Out of all the characters, Kikuchiyo is the one who has the most to figure out about who he is. (He gets a lot of quotes in this section.) Everyone else is pretty much in the zone as far as that goes, but Kikuchiyo is fighting social expectations, lack of training and his old wild-and-crazy nature to become something entirely different. It's a brave fight, and, in our book at least, an ultimately successful one.
KAMBEI: I am only a ronin, not a samurai, and I have no disciples.
Kambei doesn't need to prove who he is to anyone. He knows it, and he's using that sense of identity to guide his actions. Ironically, he ends up relenting, suggesting that even his identity can change if the circumstances dictate.

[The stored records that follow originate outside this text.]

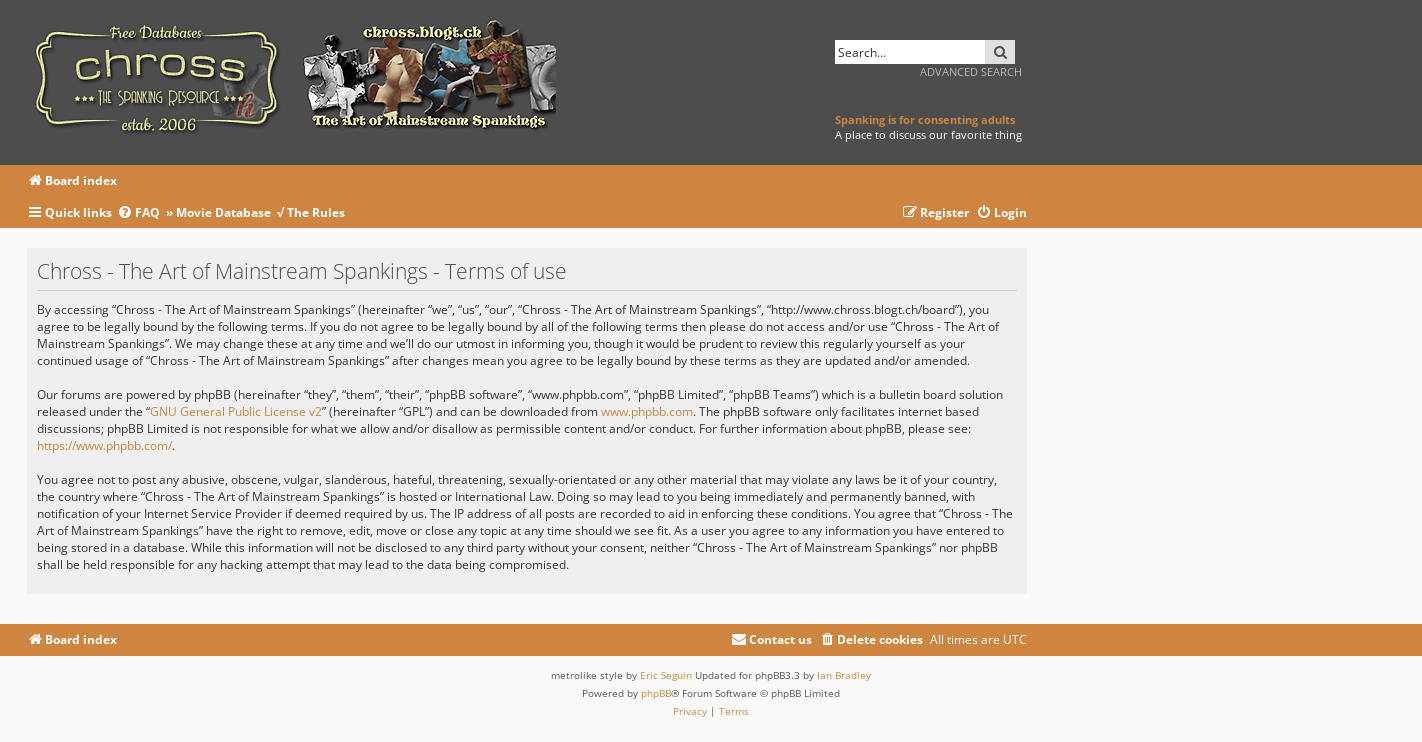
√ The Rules (311, 212)
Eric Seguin (666, 675)
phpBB (656, 693)
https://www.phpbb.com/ (104, 445)
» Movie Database (218, 212)
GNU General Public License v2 (236, 411)
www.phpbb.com (647, 411)
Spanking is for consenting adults (925, 119)
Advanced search (971, 71)
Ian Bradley (844, 675)
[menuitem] (141, 213)
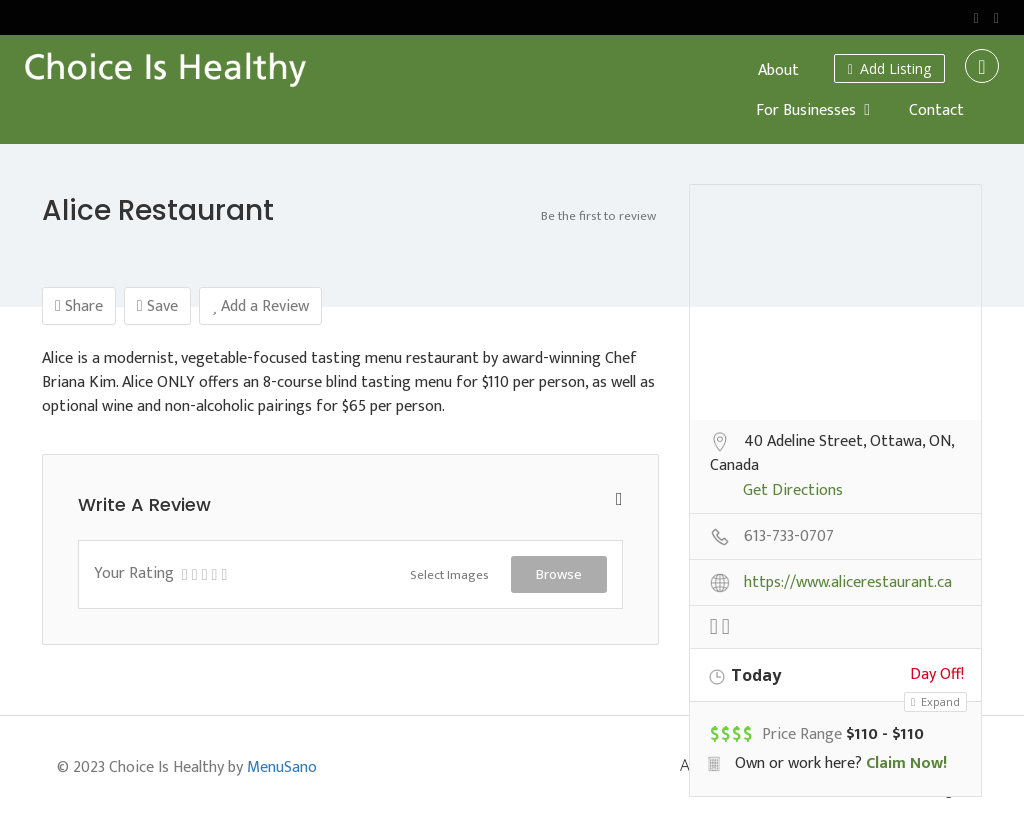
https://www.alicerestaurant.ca (848, 584)
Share (79, 306)
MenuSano (282, 767)
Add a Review (260, 306)
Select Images (449, 575)
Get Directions (793, 492)
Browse (559, 574)
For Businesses (806, 110)
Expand (935, 701)
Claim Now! (906, 763)
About (778, 70)
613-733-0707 (789, 538)
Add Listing (889, 68)
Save (157, 306)
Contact (936, 110)
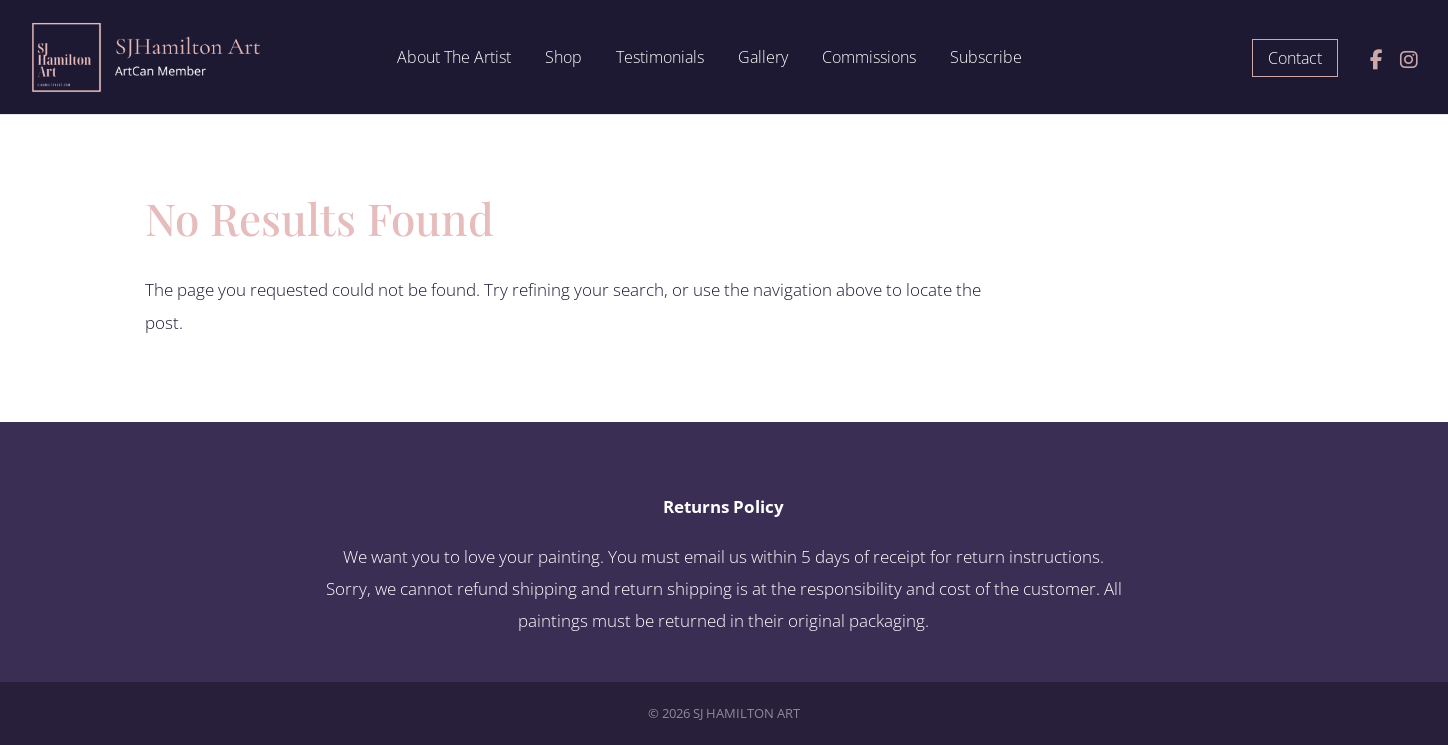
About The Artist (454, 59)
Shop (563, 59)
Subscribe (986, 59)
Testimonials (660, 59)
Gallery (763, 59)
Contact (1295, 58)
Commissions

KIKUCHIYO: What do you think of farmers? You think they're saints? Hah! They're foxy beasts! They say, "We've got no rice, we've no wheat. We've got nothing!" But they have! They have everything! Dig under the floors! Or search the barns! You'll find plenty! Beans, salt, rice, sake! Look in the valleys, they've got hidden warehouses! They pose as saints but are full of lies! If they smell a battle, they hunt the defeated! They're nothing but stingy, greedy, blubbering, foxy and mean! God damn it all! But then who made them such beasts? You did! You samurai did it! You burn their villages! Destroy their farms! Steal their food! Force them to labor! Take their women! And kill them if they resist! So what should farmers do?
KAMBEI: You were the son of a farmer, weren't you?

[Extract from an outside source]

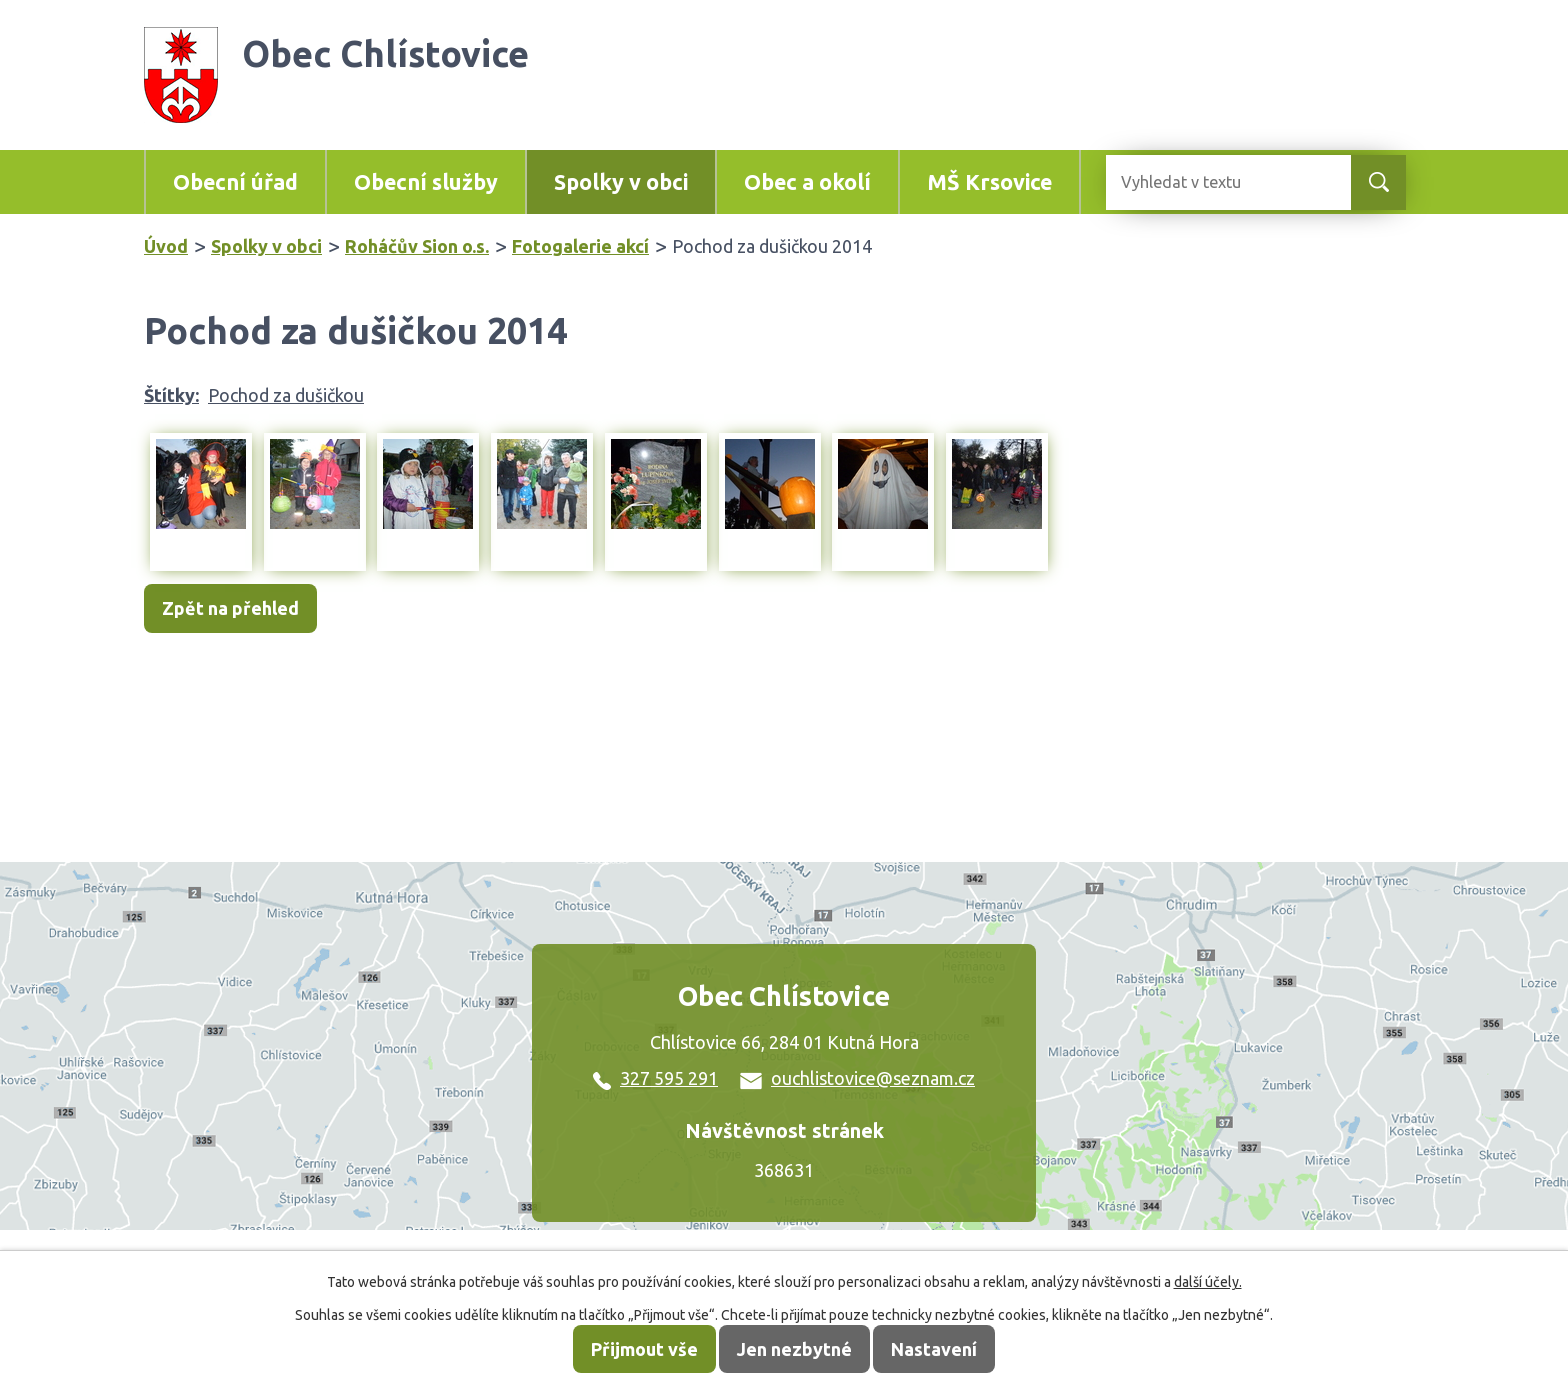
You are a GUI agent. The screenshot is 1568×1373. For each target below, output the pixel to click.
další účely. (1208, 1282)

And… Kikuchiyo is de-pantsed. He's so critical of peasants because he used to be one, which demonstrates a healthy(?) self-hatred going on. But he also understands the peasants in ways that the other samurai don't, and bridging that gap ultimately becomes an important part of him cementing his identity.
KIKUCHIYO: There, just you look at this. It's been handed down in my family for
generations and generations. And you asked me if I were a samurai! Look at this! Just look at this!
This quote is interesting because Kikuchiyo is trying to prove who he is with an object. One of the reasons he fails here is that he hasn't figured out that a samurai means more than just having a paper and carrying a sword.
KATSUSHIRO: Do you think he's a real samurai?
KAMBEI: Well, he thinks he is.
Fake it 'til you make it, baby. They're talking about Kikuchiyo, who's so devoted to becoming a samurai that he gets there by sheer force of will.
KIKUCHIYO: What are you making?
HEIHACHI: A banner.
KIKUCHIYO: A banner?
HEIHACHI: Something to hold up, hoist high. You know: something to stir our fighting spirit.
Identity in banner form: a neat idea. Heihachi's idea entails giving them all a new, shared, sense of identity. The banner unites them, and whoever they may have been, it shows them what they are now… and what they need to do if they want to survive.
KIKUCHIYO: This baby. It's me! The same thing happened to me!
You can argue that Kikuchiyo can't really become a samurai until this moment: when he admits who he is and embraces it with sympathy for himself. He still has a few things to learn, but that's a big step towards becoming the samurai he wants to be.
KATSUSHIRO: He has the real samurai spirit. He is totally fearless. Yet, at the
same time, he is gentle, and modest: look how he acted after we went and got that gun. And how he went too, just as though he were going up into the hills to look for mushrooms.
Like Kambei, Kyuzo knows exactly who he is, and finds peace in that. He's unaffected by the bad things going on in this world, and his actions are entirely based around that self-knowledge. The film sees a lot to admire in him, though it also acknowledges that such perfect self-awareness isn't necessarily going to save you.